Impossible to Forget(74)
And she couldn’t complain that he had someone new when she hadn’t wanted him anyway. It had been her decision not to keep in touch. She had been the one who had let the tenuous links between them fall away. That surely told her something. Whatever the two of them had had, it had broken when she became pregnant. Their relationship just hadn’t been strong enough to withstand the storm that an unplanned baby brought with it.
So, he had been in York all this time, she thought, yet she had never seen him. It wasn’t that surprising. York was a city and she’d hardly been keeping an eye open for him. Also, she was vegan now, so she wasn’t likely to be frequenting the kind of fine dining establishment that Jax ran, or even mix in the same circles as him. Hope’s circles. She had seen who they were at the party tonight and if it needed confirming, then that had done it – she and Hope were like chalk and cheese socially.
They were quite alike in other ways, though, Angie thought, she and Hope. Was that what had attracted Jax to her in the first place? Had he seen something of Angie in her and been drawn to it, maybe without even realising that it was happening?

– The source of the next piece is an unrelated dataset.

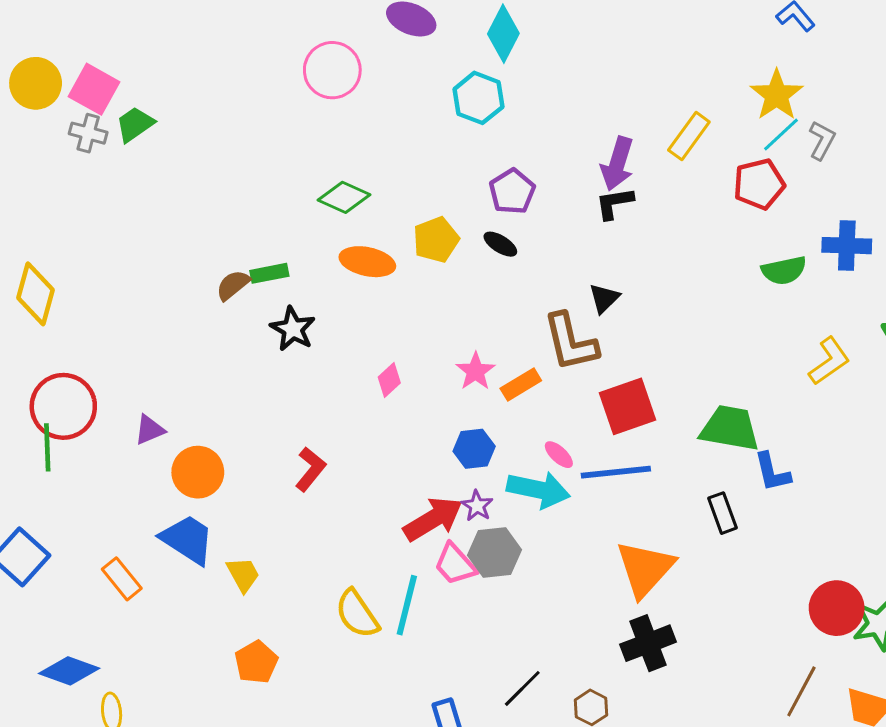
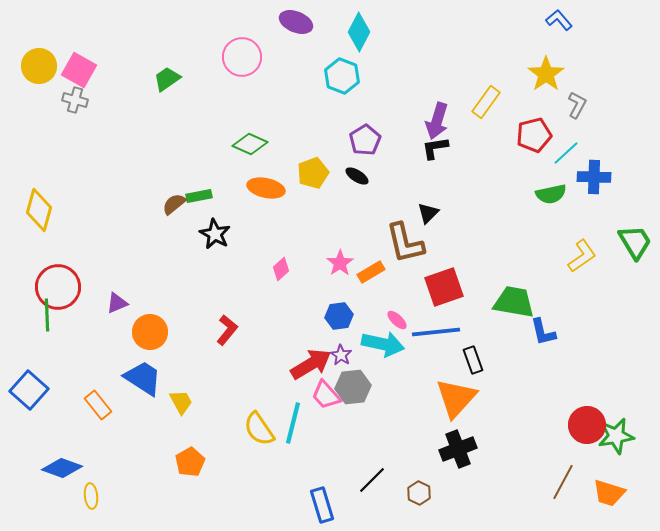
green trapezoid: (135, 124) -> (167, 79), moved
cyan line: (781, 134) -> (566, 153), moved
black rectangle: (723, 513) -> (473, 360), moved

She was being ridiculous now. Apart from anything else, Hope was beautiful and bound to attract men, regardless of her personality. But there was, Angie supposed, a possibility that she was the reason that Jax was in York. Well, not her exactly, but Romany, his daughter. Maybe he had moved to York to be near his child and had hoped that he would bump into her one day.
But how would he even recognise her? The thought of Jax walking the streets of York and staring at every girl of approximately the right age struck her as unbearably sad. Poor Jax, deprived of the chance to contact his own flesh and blood simply because Angie had decided that she did not want to send a forwarding address.
Angie uncurled herself and sat up. The low murmur of the television had stopped and there was no longer a line of light underneath her bedroom door. Romany must have gone to bed. Her baby, untroubled by the fact that her parents had been in the same room together that very night.
So, what should she do now? It would be easy enough to get hold of him. All she had to do was ask Hope. But what would she say? Hi Hope. Would it be okay if I arranged to have coffee with Daniel because, guess what! He’s the father of my teenage daughter! How weird is that!
No. She couldn’t do that. She could track him down herself. A chef named Daniel Jackson with a part-share in a restaurant in York couldn’t be that difficult to find.
But why would she? She didn’t want him. She didn’t want to do anything to spoil what Hope had with him. And, most importantly of all, Romany had made it very clear that she did not want to see him either.
No. Angie should leave things as they were. But at least now, if anything were to happen, she would know how to get hold of him. Suddenly she felt slightly less alone.
38
2017
It was bitterly cold and Angie pulled her coat round her and worked on the zip. Her fingers were icy-stiff, and the coat was a snugger fit than it had been the previous winter. She really was going to have to lose some weight. It hardly seemed fair when she ate like a bird anyway and led an active lifestyle, but it was, she supposed, one of the very many calling cards of the menopause. She wasn’t very impressed with any of them so far. She was suddenly more tired than she had ever been and her back ached despite her lifelong yoga practice. If she let herself, she could become ground down by the injustice of it all. But she wasn’t going to. Going through the menopause was a perfectly natural process that happened to every woman lucky enough to reach their middle age. Her downbeat response to it was all about mindset, and hers just needed a little bit of work. She made a mental note to write her feelings on the subject in her journal when she got home.
Today, however, was not a day for getting down in the dumps. Today she was going to see Tiger for the first time in over three years and she was insanely excited. This was the longest that they had ever gone without seeing one another, she calculated as she crossed the bridge and made her way along the city wall to the railway station to meet him. It had been far too long.
There were bright yellow daffodils all over, exploding from every grassy bank and trumpeting the arrival of a change in the season. Not that it felt like anything was changing just yet. There was definitely snow in the air, she could smell it, and the cruel wind whipping up off the river bit through to her marrow.
Once in the station, she settled herself on the circular bench in the forecourt to wait. She enjoyed watching the tourists mixing in with the locals, each easy to spot by the way they behaved as they left the station. The locals set forth confidently, clear on where they were going, the tourists emerging through the ticket barriers and then stopping, agog, as they found their bearings, phones and guidebooks at the ready to take them on a whistle-stop tour of York’s top spots before coming back here to be whisked away by the train again.
Another twinge in her lower back forced her to shift on the uncomfortable wooden seat. Maybe she should go and see an osteopath or get Kate to give her some acupuncture. That might help. And she could have another look at her diet books. As well as helping her lose her newly rounded tummy, they might have something to say about what to eat to help with painful joints. Ginger was good, she knew, and broccoli.
And then there he was, strolling towards her, rucksack on his back. His rich mahogany tan made him stand out a mile from the pale, insipid people surrounding him. He seemed to glow, his shaggy blond hair forming a halo around his head.